**Exercise directions:** Your response should be an exact reproduction of the data below, beginning at the line containing "La Promessa Do" and ending with the final line.
______
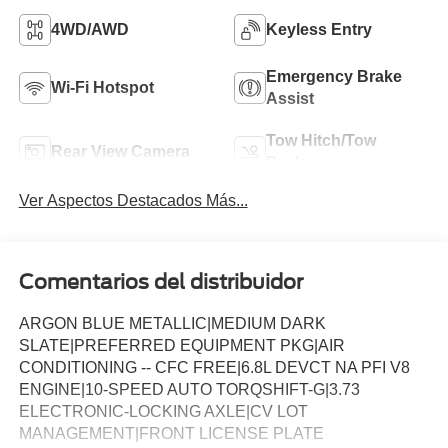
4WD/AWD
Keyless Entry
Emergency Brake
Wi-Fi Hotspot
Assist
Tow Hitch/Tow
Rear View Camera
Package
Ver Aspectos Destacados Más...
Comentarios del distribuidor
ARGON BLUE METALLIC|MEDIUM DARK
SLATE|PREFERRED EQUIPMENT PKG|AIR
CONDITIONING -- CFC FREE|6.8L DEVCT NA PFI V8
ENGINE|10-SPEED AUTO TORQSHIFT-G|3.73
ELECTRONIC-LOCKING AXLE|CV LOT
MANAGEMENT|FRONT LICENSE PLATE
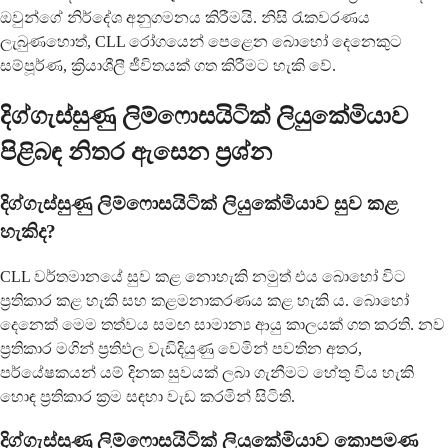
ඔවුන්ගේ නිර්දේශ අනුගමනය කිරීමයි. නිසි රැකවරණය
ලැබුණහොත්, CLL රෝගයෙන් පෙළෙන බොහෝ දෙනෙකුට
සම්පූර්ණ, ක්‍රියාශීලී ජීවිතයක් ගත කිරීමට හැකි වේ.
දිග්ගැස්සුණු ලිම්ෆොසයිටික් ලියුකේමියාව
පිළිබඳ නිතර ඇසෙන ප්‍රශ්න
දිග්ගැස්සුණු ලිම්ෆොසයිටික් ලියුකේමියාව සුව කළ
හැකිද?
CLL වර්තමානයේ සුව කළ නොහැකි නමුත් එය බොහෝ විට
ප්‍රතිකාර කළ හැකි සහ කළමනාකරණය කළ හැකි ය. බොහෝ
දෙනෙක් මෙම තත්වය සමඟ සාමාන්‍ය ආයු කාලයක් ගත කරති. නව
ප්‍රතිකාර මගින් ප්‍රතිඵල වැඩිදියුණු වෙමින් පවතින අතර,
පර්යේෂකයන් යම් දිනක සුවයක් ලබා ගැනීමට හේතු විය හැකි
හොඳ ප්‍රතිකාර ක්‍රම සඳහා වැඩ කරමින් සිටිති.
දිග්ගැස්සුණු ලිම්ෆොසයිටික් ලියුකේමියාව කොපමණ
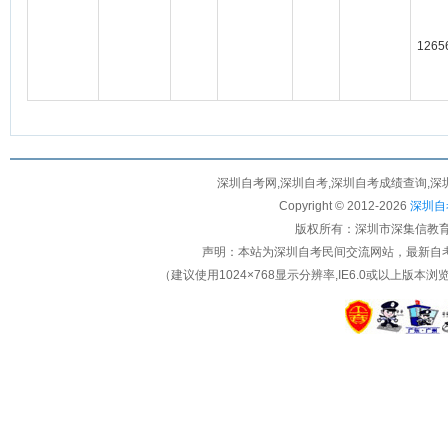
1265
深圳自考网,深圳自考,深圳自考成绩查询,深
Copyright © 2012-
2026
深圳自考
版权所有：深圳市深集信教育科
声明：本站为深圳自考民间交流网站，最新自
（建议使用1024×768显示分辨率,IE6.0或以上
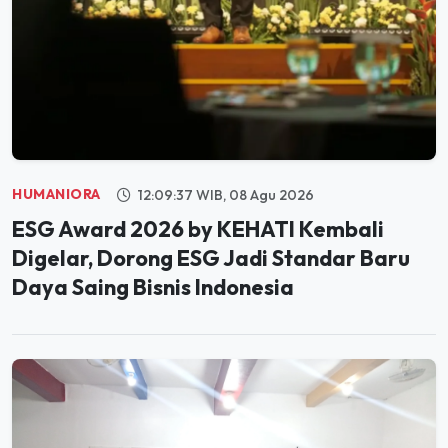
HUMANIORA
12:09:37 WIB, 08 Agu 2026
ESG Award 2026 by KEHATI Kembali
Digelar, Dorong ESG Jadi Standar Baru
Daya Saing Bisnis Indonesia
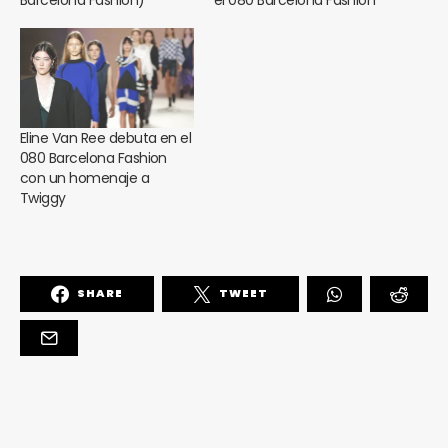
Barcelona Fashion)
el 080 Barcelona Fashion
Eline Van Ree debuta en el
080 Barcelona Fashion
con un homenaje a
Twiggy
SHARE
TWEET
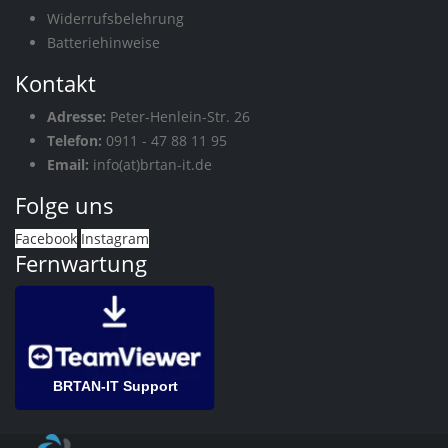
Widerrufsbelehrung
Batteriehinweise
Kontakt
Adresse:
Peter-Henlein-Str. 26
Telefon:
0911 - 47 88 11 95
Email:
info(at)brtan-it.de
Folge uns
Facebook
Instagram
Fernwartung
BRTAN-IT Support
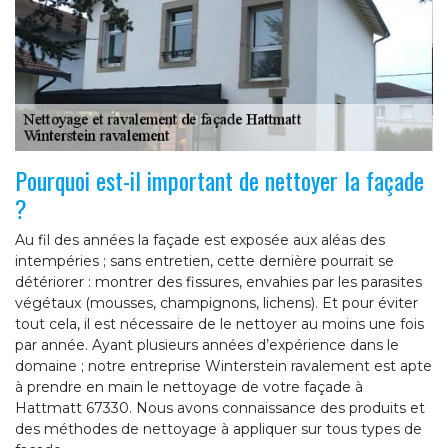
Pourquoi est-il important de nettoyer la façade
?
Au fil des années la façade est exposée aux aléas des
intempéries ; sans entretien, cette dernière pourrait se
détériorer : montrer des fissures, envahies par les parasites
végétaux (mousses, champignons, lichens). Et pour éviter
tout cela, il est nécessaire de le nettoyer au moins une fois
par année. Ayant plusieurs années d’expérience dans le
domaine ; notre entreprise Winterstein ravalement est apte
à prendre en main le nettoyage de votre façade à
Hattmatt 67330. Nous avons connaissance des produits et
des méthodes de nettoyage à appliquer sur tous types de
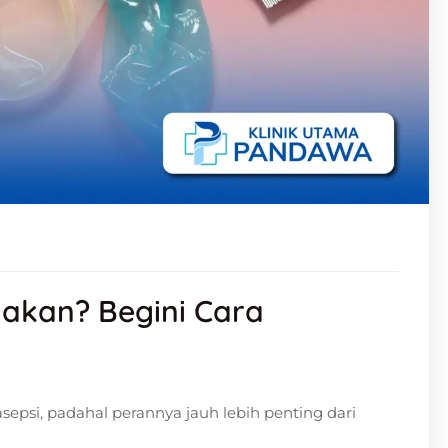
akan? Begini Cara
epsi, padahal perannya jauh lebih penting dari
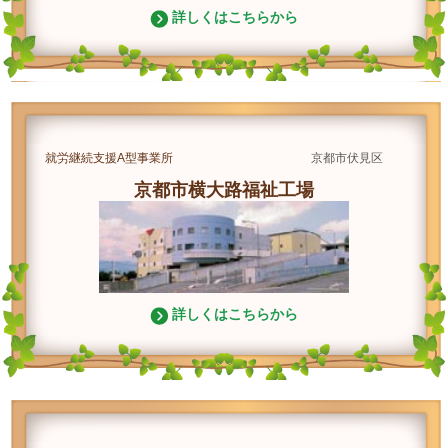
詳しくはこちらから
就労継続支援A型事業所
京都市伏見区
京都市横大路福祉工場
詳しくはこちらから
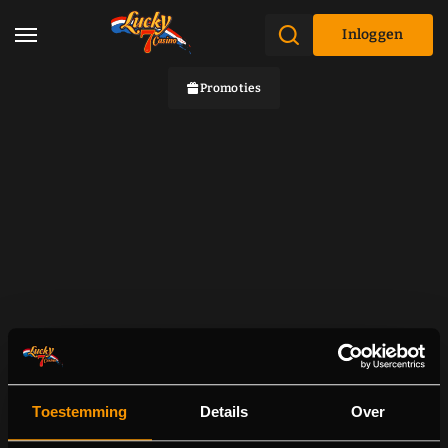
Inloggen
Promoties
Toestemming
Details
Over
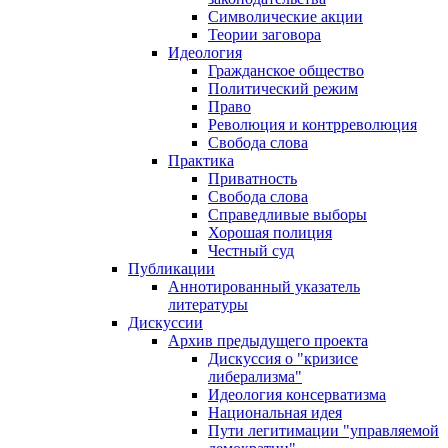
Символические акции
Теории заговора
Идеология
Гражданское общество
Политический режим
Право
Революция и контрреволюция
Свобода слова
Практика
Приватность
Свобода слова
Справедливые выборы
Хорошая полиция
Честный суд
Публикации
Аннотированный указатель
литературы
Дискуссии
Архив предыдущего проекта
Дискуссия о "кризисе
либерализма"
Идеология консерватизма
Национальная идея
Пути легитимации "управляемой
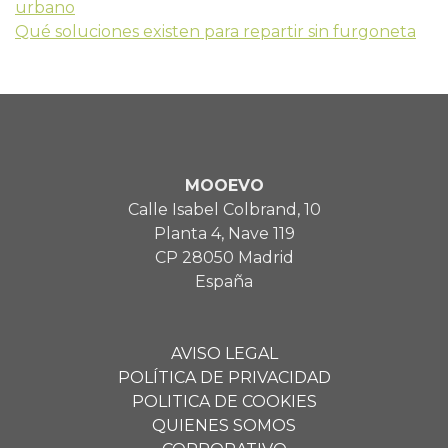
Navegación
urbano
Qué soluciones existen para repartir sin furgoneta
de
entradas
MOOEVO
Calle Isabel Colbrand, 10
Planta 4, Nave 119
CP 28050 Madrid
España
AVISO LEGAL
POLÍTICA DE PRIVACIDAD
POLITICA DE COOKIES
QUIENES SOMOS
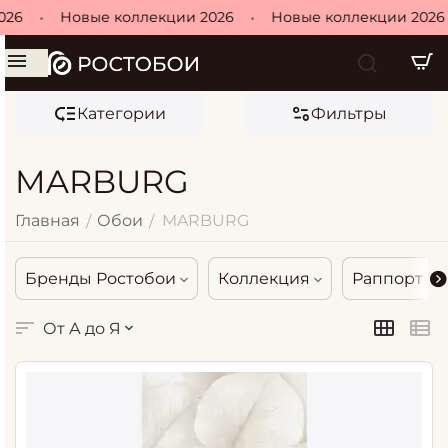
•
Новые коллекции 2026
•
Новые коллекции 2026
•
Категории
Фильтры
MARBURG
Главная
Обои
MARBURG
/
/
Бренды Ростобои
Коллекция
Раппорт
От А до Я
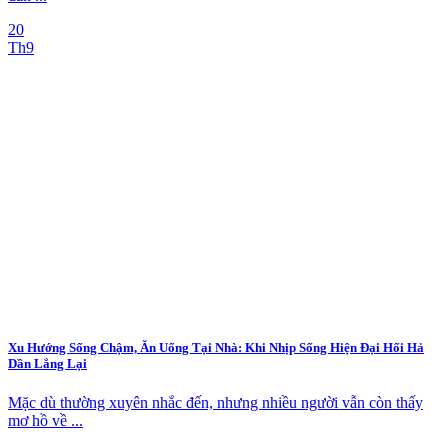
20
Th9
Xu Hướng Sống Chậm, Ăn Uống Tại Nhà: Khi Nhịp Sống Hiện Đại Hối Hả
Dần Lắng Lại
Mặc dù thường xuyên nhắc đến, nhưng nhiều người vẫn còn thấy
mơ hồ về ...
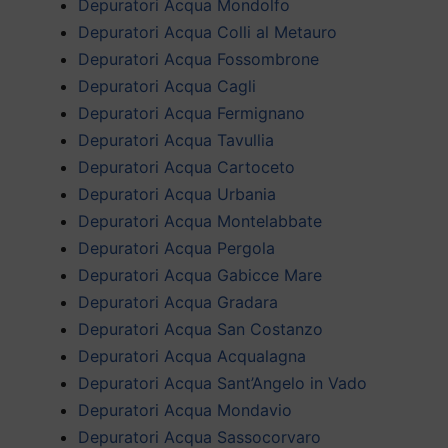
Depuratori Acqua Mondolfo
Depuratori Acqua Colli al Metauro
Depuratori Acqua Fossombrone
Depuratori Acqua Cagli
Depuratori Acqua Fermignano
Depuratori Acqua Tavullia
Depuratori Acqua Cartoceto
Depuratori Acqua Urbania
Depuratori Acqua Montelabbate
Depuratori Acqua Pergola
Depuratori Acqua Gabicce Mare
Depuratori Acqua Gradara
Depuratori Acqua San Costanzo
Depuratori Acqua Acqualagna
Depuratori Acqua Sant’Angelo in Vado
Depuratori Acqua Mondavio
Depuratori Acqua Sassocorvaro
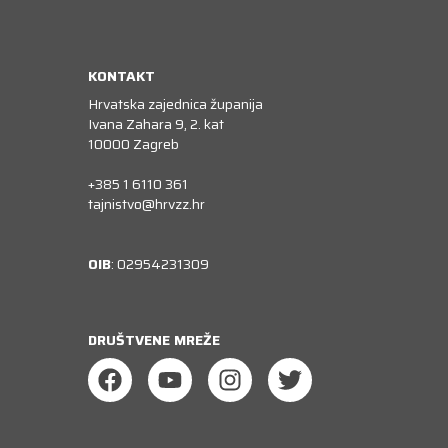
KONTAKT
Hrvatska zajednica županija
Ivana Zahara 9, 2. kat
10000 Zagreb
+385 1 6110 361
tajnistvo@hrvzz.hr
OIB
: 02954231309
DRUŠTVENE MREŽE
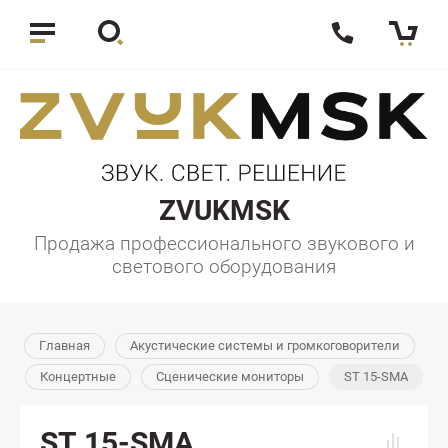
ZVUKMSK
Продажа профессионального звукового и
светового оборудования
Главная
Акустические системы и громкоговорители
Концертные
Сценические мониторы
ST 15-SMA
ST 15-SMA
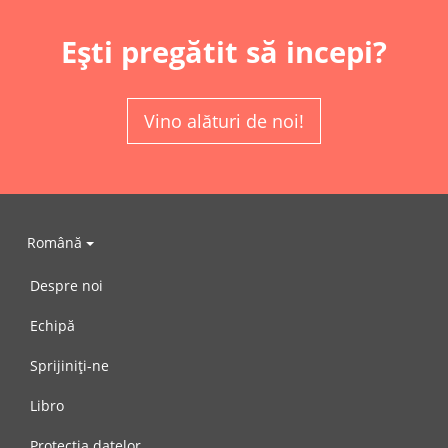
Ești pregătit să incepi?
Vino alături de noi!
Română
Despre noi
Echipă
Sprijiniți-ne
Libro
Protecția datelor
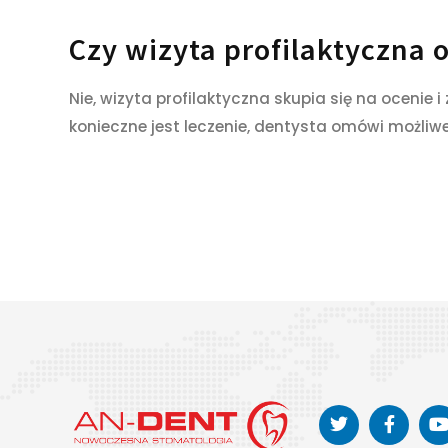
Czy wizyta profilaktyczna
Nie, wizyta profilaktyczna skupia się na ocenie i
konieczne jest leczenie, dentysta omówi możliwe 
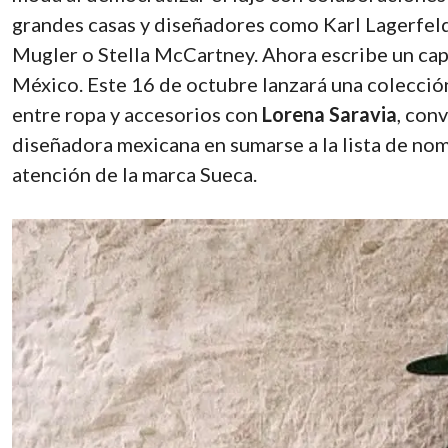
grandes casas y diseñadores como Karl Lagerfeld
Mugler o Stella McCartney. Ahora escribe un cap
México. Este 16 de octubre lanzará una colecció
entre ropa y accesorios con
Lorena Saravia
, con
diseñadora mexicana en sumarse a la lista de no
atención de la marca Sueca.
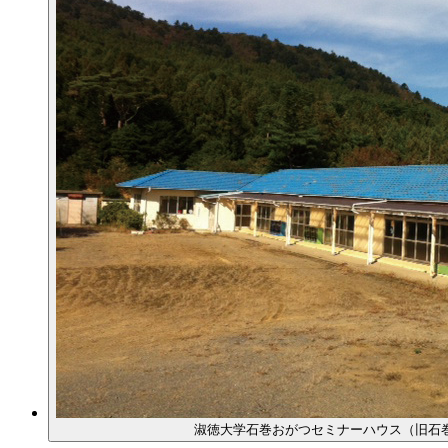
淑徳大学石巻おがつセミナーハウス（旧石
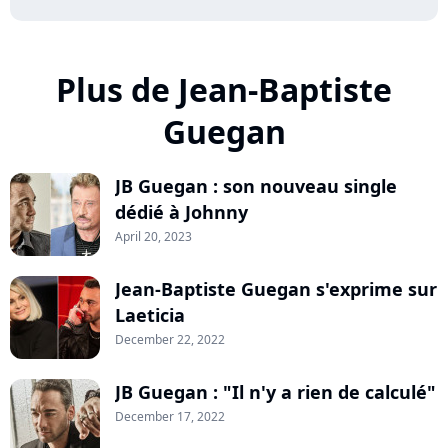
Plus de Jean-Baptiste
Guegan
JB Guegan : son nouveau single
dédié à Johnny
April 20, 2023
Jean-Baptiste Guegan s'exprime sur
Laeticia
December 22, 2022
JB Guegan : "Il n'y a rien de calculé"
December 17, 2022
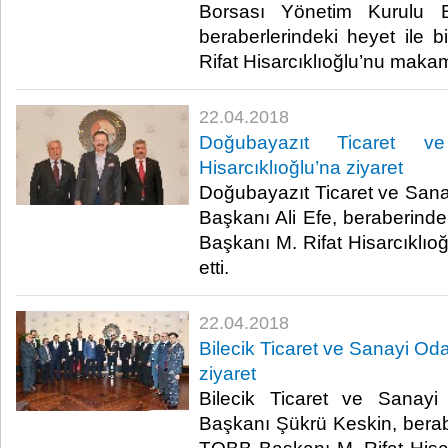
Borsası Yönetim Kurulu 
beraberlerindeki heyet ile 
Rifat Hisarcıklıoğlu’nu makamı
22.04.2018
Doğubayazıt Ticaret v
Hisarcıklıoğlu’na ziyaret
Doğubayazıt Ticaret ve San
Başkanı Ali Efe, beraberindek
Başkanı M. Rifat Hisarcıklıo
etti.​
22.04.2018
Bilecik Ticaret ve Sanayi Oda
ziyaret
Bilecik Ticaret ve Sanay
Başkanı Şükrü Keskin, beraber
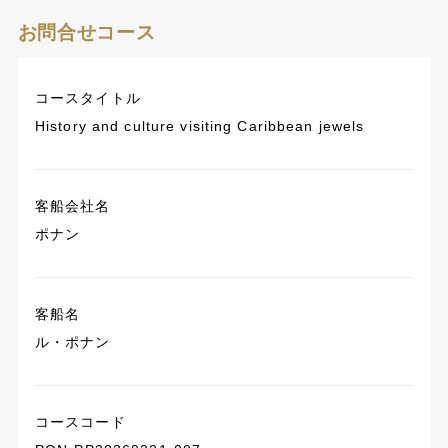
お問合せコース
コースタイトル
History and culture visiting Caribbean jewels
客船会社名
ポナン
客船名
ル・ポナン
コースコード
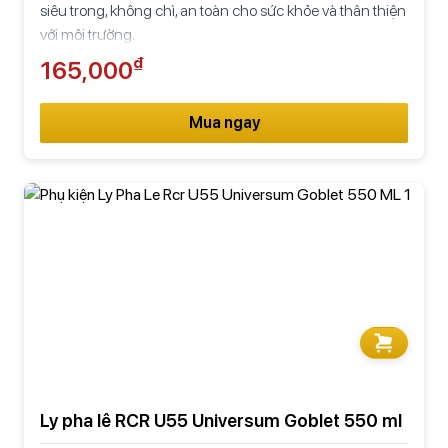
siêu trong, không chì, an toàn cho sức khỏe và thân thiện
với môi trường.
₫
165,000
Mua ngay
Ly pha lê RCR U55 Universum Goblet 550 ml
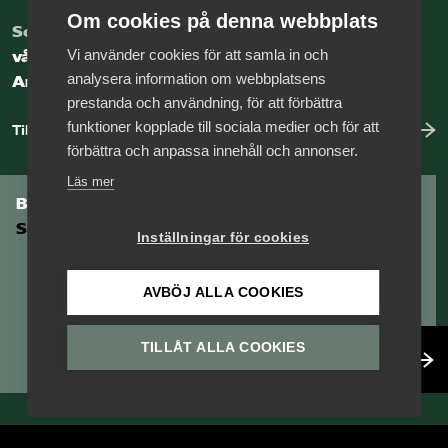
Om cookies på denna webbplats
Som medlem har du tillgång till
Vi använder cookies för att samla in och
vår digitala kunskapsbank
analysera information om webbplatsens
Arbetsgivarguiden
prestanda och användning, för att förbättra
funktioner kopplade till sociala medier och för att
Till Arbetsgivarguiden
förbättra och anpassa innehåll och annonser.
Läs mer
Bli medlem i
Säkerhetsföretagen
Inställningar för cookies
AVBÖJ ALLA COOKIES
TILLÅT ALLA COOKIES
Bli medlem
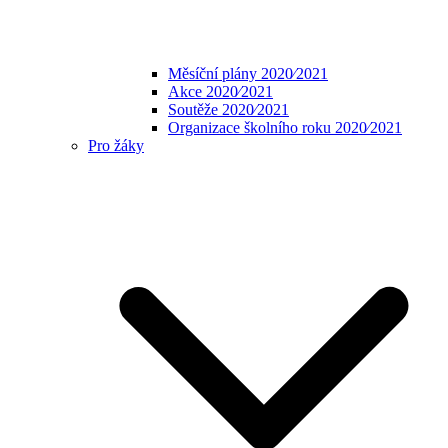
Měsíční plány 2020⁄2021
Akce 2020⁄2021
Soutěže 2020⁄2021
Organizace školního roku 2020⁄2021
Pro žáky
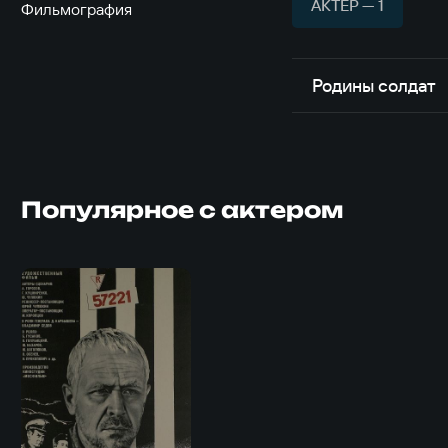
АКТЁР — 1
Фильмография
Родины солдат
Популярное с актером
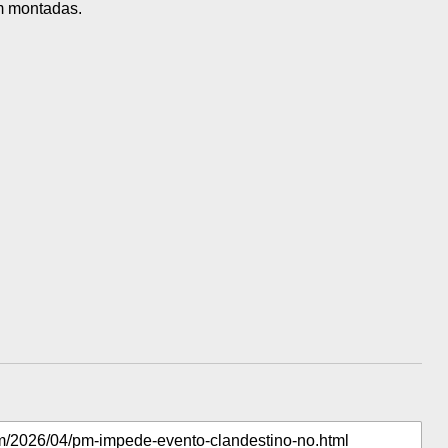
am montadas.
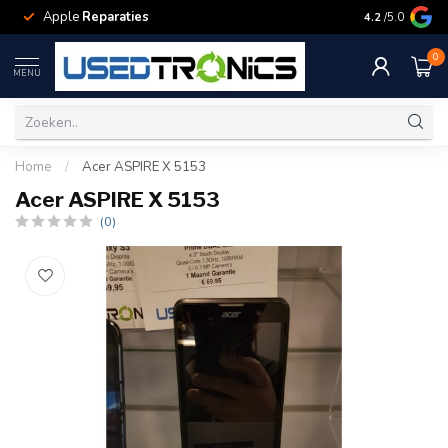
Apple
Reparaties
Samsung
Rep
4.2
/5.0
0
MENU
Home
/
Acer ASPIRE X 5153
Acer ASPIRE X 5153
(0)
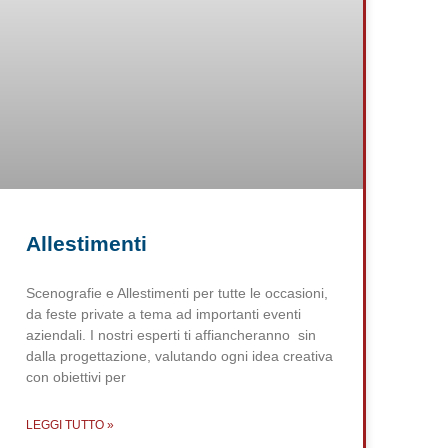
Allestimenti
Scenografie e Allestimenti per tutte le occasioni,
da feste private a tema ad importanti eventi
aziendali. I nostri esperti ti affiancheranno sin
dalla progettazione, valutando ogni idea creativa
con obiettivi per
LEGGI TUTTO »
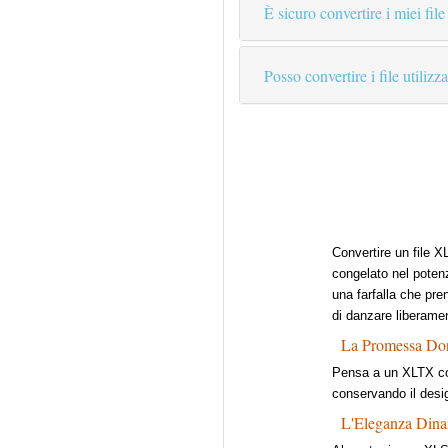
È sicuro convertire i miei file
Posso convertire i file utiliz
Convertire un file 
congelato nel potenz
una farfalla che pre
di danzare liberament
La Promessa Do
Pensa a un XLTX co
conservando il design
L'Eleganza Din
______
**Exercise answer:**
La Promessa Do
Pensa a un XLTX co
conservando il design
L'Eleganza Din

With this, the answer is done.